Lyriker, Partisan, Überlebender: Die Edition „Vierkantige Lettern“ würdigt den Dichter Abraham Sutzkever und seine jiddischen Gedichte aus sechs Jahrzehnten

Jüdisches Viertel in Vilnius, Litauen. Ruine der Konfek­teria (1996) Foto: Henning Langenheim/akg-images

Von Wilfried Weinke

Ein Jahr vor seinem Tod am 20. Januar 2010 erschienen gleich drei Bücher, die Abraham Sutzkever als Chronisten seiner Zeit und bedeutenden Poeten jiddischer Sprache einer deutschsprachigen Öffentlichkeit vorstellten. Dem Zürcher Ammann Verlag kam dabei das Verdienst zu, in einem zweibändigen Schuber Sutzkevers Bericht „Wilner Getto 1941–1944“ sowie eine Auswahl seiner Gedichte unter dem Titel „Gesänge vom Meer des Todes“ zu veröffentlichen. „Geh über Wörter wie über ein Minenfeld“ lautete die Auswahl von Lyrik und Prosa, die im Campus Verlag erschien. Gleichwohl blieb der nicht nur in Israel geachtete und geehrte Dichter in Deutschland weitestgehend unbekannt. Die nun von dem Germanisten, Hörspielautor und Übersetzer Kurt Kreiler herausgegebene Gedichtedition will dies ändern.

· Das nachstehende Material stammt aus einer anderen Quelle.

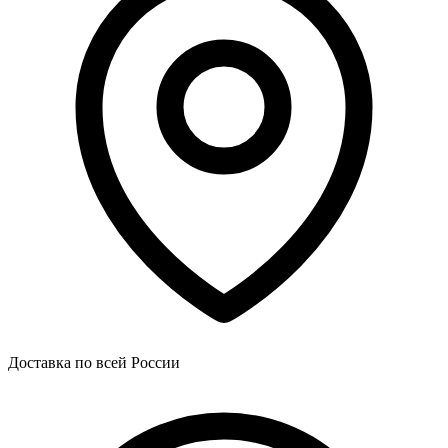
Доставка по всей России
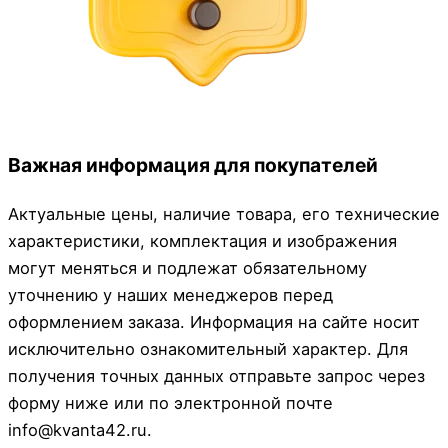
Важная информация для покупателей
Актуальные цены, наличие товара, его технические
характеристики, комплектация и изображения
могут меняться и подлежат обязательному
уточнению у наших менеджеров перед
оформлением заказа. Информация на сайте носит
исключительно ознакомительный характер. Для
получения точных данных отправьте запрос через
форму ниже или по электронной почте
info@kvanta42.ru.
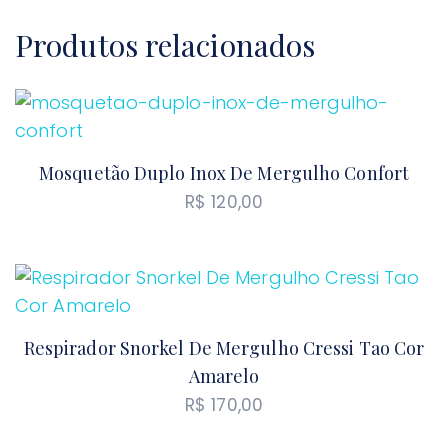
Produtos relacionados
Mosquetão Duplo Inox De Mergulho Confort
R$
120,00
Respirador Snorkel De Mergulho Cressi Tao Cor
Amarelo
R$
170,00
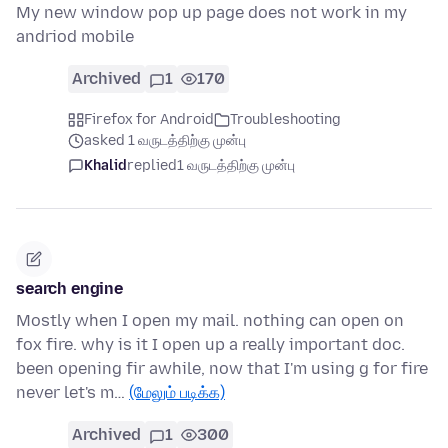
My new window pop up page does not work in my
andriod mobile
Archived
1
170
Firefox for Android
Troubleshooting
asked 1 வருடத்திற்கு முன்பு
Khalid
replied
1 வருடத்திற்கு முன்பு
search engine
Mostly when I open my mail. nothing can open on
fox fire. why is it I open up a really important doc.
been opening fir awhile, now that I'm using g for fire
never let's m…
(மேலும் படிக்க)
Archived
1
300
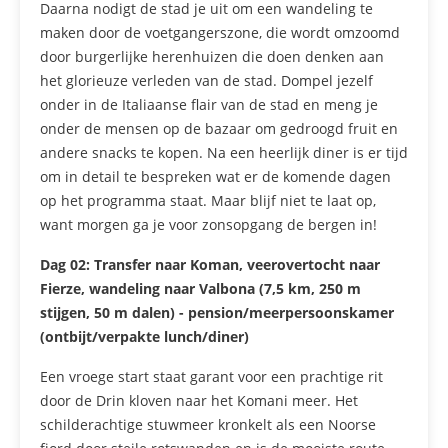
Daarna nodigt de stad je uit om een wandeling te
maken door de voetgangerszone, die wordt omzoomd
door burgerlijke herenhuizen die doen denken aan
het glorieuze verleden van de stad. Dompel jezelf
onder in de Italiaanse flair van de stad en meng je
onder de mensen op de bazaar om gedroogd fruit en
andere snacks te kopen. Na een heerlijk diner is er tijd
om in detail te bespreken wat er de komende dagen
op het programma staat. Maar blijf niet te laat op,
want morgen ga je voor zonsopgang de bergen in!
Dag 02:
Transfer naar Koman, veerovertocht naar
Fierze, wandeling naar Valbona (7,5 km, 250 m
stijgen, 50 m dalen) - pension/meerpersoonskamer
(ontbijt/verpakte lunch/diner)
Een vroege start staat garant voor een prachtige rit
door de Drin kloven naar het Komani meer. Het
schilderachtige stuwmeer kronkelt als een Noorse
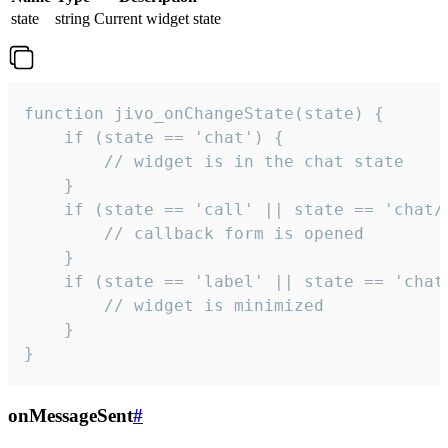
state
string
Current widget state
function jivo_onChangeState(state) {

    if (state == 'chat') {

        // widget is in the chat state

    }

    if (state == 'call' || state == 'chat/c
        // callback form is opened

    }

    if (state == 'label' || state == 'chat/
        // widget is minimized

    }

}
onMessageSent
#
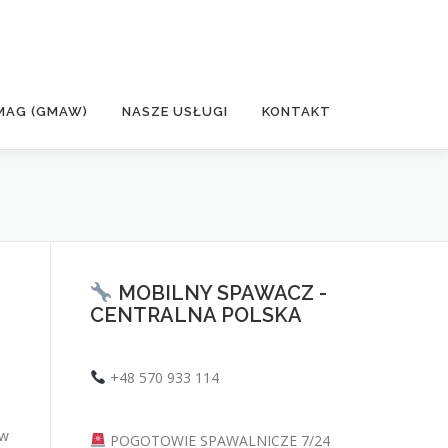
MAG (GMAW)
NASZE USŁUGI
KONTAKT
MOBILNY SPAWACZ -
CENTRALNA POLSKA
+48 570 933 114
 w
POGOTOWIE SPAWALNICZE 7/24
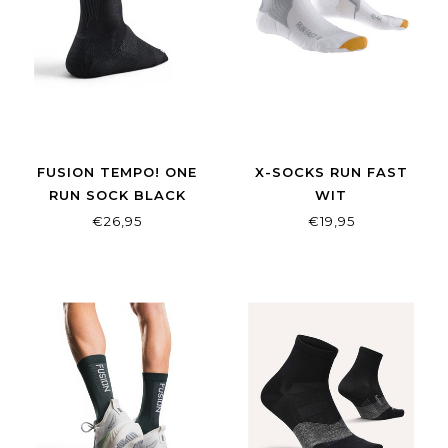
FUSION TEMPO! ONE
X-SOCKS RUN FAST
RUN SOCK BLACK
WIT
HARDLOOPSOKKEN
€26,95
€19,95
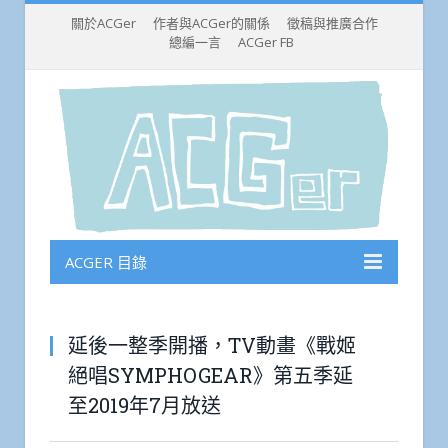
關於ACGer
作者與ACGer的關係
徵稿與推廣合作
總編一言
ACGer FB
ACGER 目錄
延後一整季開播，TV動畫《戰姬
絕唱SYMPHOGEAR》第五季延
至2019年7月放送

Abraham Sutzkever wurde am 15. Juli 1913 im russischen Smorgon, einer südöstlich von Wilna gelegenen Industriestadt, geboren. Noch während des ­Ersten Weltkrieges musste die Familie ihre Heimat verlassen; sie ließ sich in Omsk, Sibirien, nieder. Sein Gedichtzyklus ­„ssibir“, der seine Erinnerungen an Sibirien thematisiert, erschien erst 1953 in Jerusalem. Einige dieser Gedichte wie „Wie ein Schlitten, wehmütig klingend“, „Irtysch“, „Mein kleiner Freund Tschanguri“ und „An den Vater“ präsentiert Kreiler in seiner Anthologie. Nach dem frühen Tod des Vaters zog Sutzkevers Mutter mit ihren drei Kindern ins litauische Wilna. Die Stadt mit ihrem hohen jüdischen ­Bevölkerungsanteil galt als Jerusholajim d’Lite, als Jerusalem von Litauen, und war ein Zentrum jüdischer Forschung und Gelehrsamkeit. Am in Wilna ansässigen YIVO, dem Jiddischen Wissenschaftlichen Institut, studierte Sutzkever ­jiddische Literatur und Dichtung. Hier lernte er auch seine spätere Frau Frejdke kennen. Mitte der 30er Jahre wurde er Mitglied der Dichter- und Künstlergruppe Jung Wilne. Dank der Vermittlung des Schriftstellers Joseph Roth erschien 1937 in Polen, herausgegeben vom Warschauer PEN-Klub, Sutzkevers erste Gedichtsammlung, „Lider“.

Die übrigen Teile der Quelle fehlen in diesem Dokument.